• Activity
Extract exactly the lines from the top of the records through the line containing "Grządkowska.", and keep pictures out of the copy.
----------
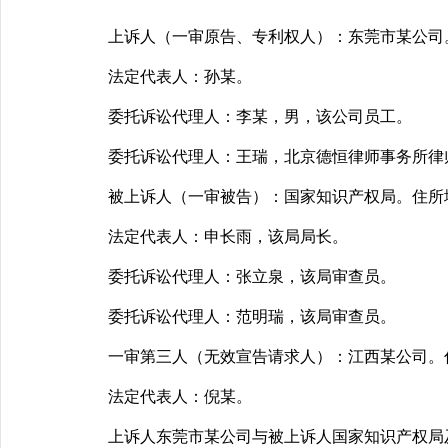
上诉人（一审原告、专利权人）：东莞市某公司
法定代表人：孙某。
委托诉讼代理人：李某，男，该公司员工。
委托诉讼代理人：王瑞，北京德恒律师事务所律
被上诉人（一审被告）：国家知识产权局。住所地
法定代表人：申长雨，该局局长。
委托诉讼代理人：张立泉，该局审查员。
委托诉讼代理人：范明瑞，该局审查员。
一审第三人（无效宣告请求人）：江西某公司。
法定代表人：倪某。
上诉人东莞市某公司与被上诉人国家知识产权局及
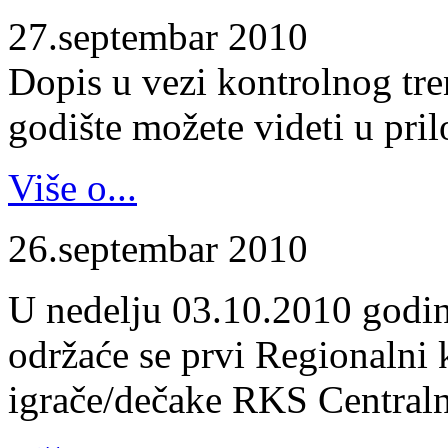
27.septembar 2010
Dopis u vezi kontrolnog tr
godište možete videti u pril
Više o...
26.septembar 2010
U nedelju 03.10.2010 godin
održaće se prvi Regionalni 
igrače/dečake RKS Centraln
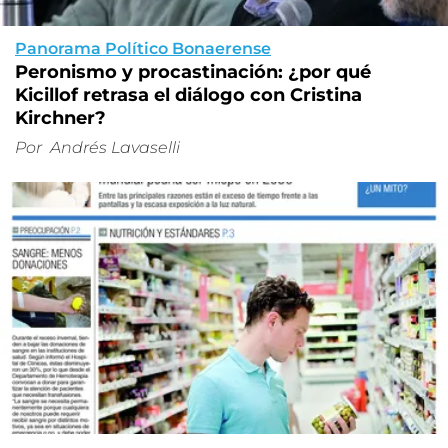
Panorama Político Bonaerense
Peronismo y procastinación: ¿por qué
Kicillof retrasa el diálogo con Cristina
Kirchner?
Por
Andrés Lavaselli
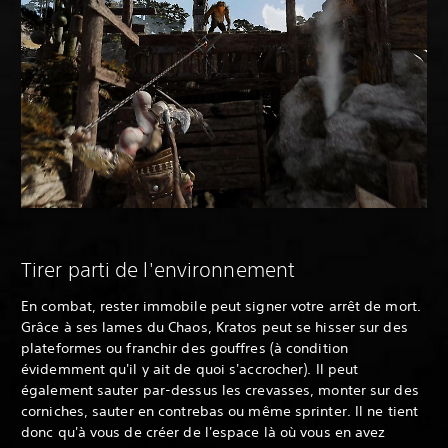
Tirer parti de l'environnement
En combat, rester immobile peut signer votre arrêt de mort.
Grâce à ses lames du Chaos, Kratos peut se hisser sur des
plateformes ou franchir des gouffres (à condition
évidemment qu'il y ait de quoi s'accrocher). Il peut
également sauter par-dessus les crevasses, monter sur des
corniches, sauter en contrebas ou même sprinter. Il ne tient
donc qu'à vous de créer de l'espace là où vous en avez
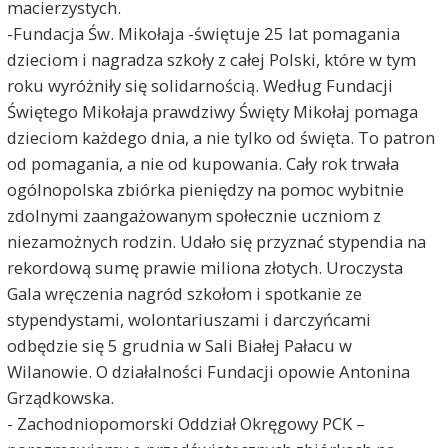
macierzystych.
-Fundacja Św. Mikołaja -świętuje 25 lat pomagania
dzieciom i nagradza szkoły z całej Polski, które w tym
roku wyróżniły się solidarnością. Według Fundacji
Świętego Mikołaja prawdziwy Święty Mikołaj pomaga
dzieciom każdego dnia, a nie tylko od święta. To patron
od pomagania, a nie od kupowania. Cały rok trwała
ogólnopolska zbiórka pieniędzy na pomoc wybitnie
zdolnymi zaangażowanym społecznie uczniom z
niezamożnych rodzin. Udało się przyznać stypendia na
rekordową sumę prawie miliona złotych. Uroczysta
Gala wręczenia nagród szkołom i spotkanie ze
stypendystami, wolontariuszami i darczyńcami
odbędzie się 5 grudnia w Sali Białej Pałacu w
Wilanowie. O działalności Fundacji opowie Antonina
Grządkowska.
- Zachodniopomorski Oddział Okręgowy PCK –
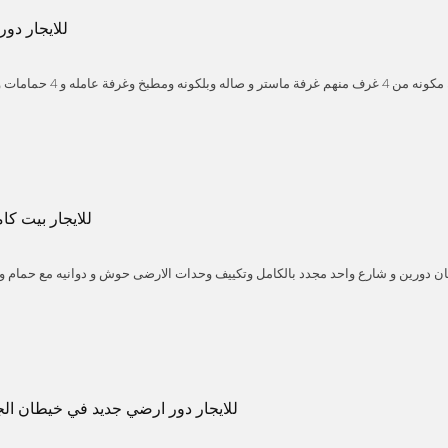
للايجار دور
للايجار دور ثاني في بيان مكونه من 4 غرف من
Kuwait
Hawalli
Bayan
للايجار بيت كا
يمان دورين و شارع واحد مجدد بالكامل وتكييف وحدات الارضى حوش و دوانيه مع حمام و
و غرفه تبديل ملابس و الملحق مطبخ رئيسي و حوش و مخزن و غرفة سايق الاول غرفتي
Om AL
Ahmadi
Kuwait
غرفتين وحمام و غرفة غسيل والسطح غرفة خا دمة وحمام ايجار 80
للايجار دور ارضي جديد في خيطان الج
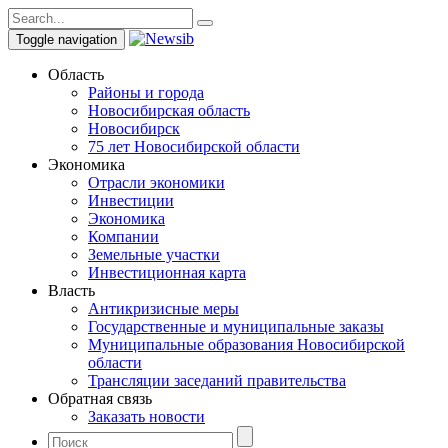
Toggle navigation
Область
Районы и города
Новосибирская область
Новосибирск
75 лет Новосибирской области
Экономика
Отрасли экономики
Инвестиции
Экономика
Компании
Земельные участки
Инвестиционная карта
Власть
Антикризисные меры
Государственные и муниципальные заказы
Муниципальные образования Новосибирской
области
Трансляции заседаний правительства
Обратная связь
Заказать новости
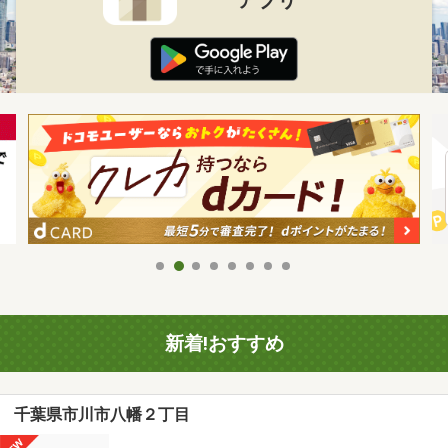
新着!おすすめ
千葉県市川市八幡２丁目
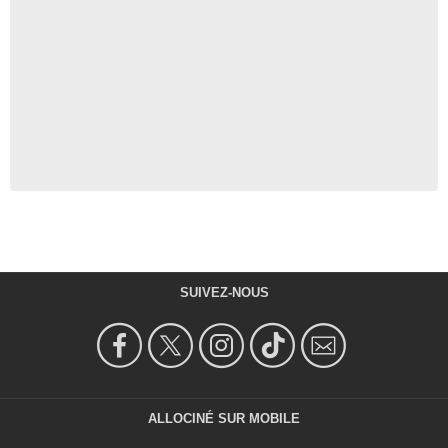
SUIVEZ-NOUS
ALLOCINÉ SUR MOBILE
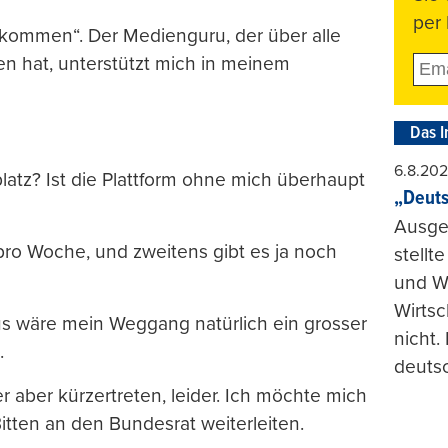
per 
ekommen“. Der Medienguru, der über alle
n hat, unterstützt mich in meinem
Das I
6.8.20
latz? Ist die Plattform ohne mich überhaupt
„Deuts
Ausge
 pro Woche, und zweitens gibt es ja noch
stellt
und Wi
Wirtsc
mus wäre mein Weggang natürlich ein grosser
nicht.
.
deuts
r aber kürzertreten, leider. Ich möchte mich
itten an den Bundesrat weiterleiten.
----------
• Result
上诉人（一审原告、专利权人）：东莞市某公司
法定代表人：孙某。
委托诉讼代理人：李某，男，该公司员工。
委托诉讼代理人：王瑞，北京德恒律师事务所律
被上诉人（一审被告）：国家知识产权局。住所地
法定代表人：申长雨，该局局长。
委托诉讼代理人：张立泉，该局审查员。
委托诉讼代理人：范明瑞，该局审查员。
一审第三人（无效宣告请求人）：江西某公司。
法定代表人：倪某。
上诉人东莞市某公司与被上诉人国家知识产权局及
27.septembar 2010
Dopis u vezi kontrolnog tr
godište možete videti u pril
Više o...
26.septembar 2010
U nedelju 03.10.2010 godin
održaće se prvi Regionalni 
igrače/dečake RKS Centraln
Panorama Político Bonaerense
Peronismo y procastinación: ¿por qué
Kicillof retrasa el diálogo con Cristina
Kirchner?
Por
Andrés Lavaselli
Tirer parti de l'environnement
En combat, rester immobile peut signer votre arrêt de mort.
Grâce à ses lames du Chaos, Kratos peut se hisser sur des
plateformes ou franchir des gouffres (à condition
évidemment qu'il y ait de quoi s'accrocher). Il peut
également sauter par-dessus les crevasses, monter sur des
corniches, sauter en contrebas ou même sprinter. Il ne tient
donc qu'à vous de créer de l'espace là où vous en avez
macierzystych.
-Fundacja Św. Mikołaja -świętuje 25 lat pomagania
dzieciom i nagradza szkoły z całej Polski, które w tym
roku wyróżniły się solidarnością. Według Fundacji
Świętego Mikołaja prawdziwy Święty Mikołaj pomaga
dzieciom każdego dnia, a nie tylko od święta. To patron
od pomagania, a nie od kupowania. Cały rok trwała
ogólnopolska zbiórka pieniędzy na pomoc wybitnie
zdolnymi zaangażowanym społecznie uczniom z
niezamożnych rodzin. Udało się przyznać stypendia na
rekordową sumę prawie miliona złotych. Uroczysta
Gala wręczenia nagród szkołom i spotkanie ze
stypendystami, wolontariuszami i darczyńcami
odbędzie się 5 grudnia w Sali Białej Pałacu w
Wilanowie. O działalności Fundacji opowie Antonina
Grządkowska.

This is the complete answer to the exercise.